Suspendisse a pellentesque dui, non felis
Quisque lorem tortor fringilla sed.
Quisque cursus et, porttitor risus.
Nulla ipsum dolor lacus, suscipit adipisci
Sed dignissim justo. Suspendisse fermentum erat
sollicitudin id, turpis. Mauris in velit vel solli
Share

^^^^

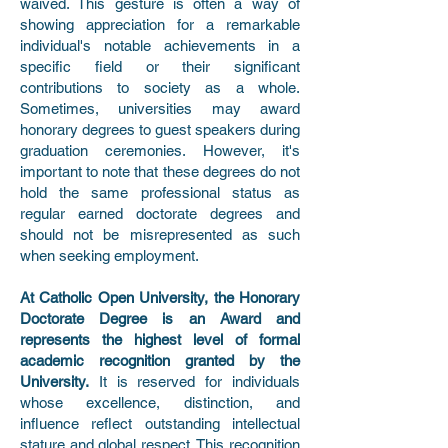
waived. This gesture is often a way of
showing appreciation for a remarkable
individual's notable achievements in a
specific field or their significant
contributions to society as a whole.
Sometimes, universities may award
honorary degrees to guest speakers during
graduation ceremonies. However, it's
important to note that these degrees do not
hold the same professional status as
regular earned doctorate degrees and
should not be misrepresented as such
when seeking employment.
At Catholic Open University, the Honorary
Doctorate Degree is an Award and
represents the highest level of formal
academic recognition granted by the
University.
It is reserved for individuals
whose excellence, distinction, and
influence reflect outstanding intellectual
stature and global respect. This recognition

^^^^

— TRY IT —
Report the lines above that contain "University".

— SOLUTION TO THIS EXERCISE —
At Catholic Open University, the Honorary
University.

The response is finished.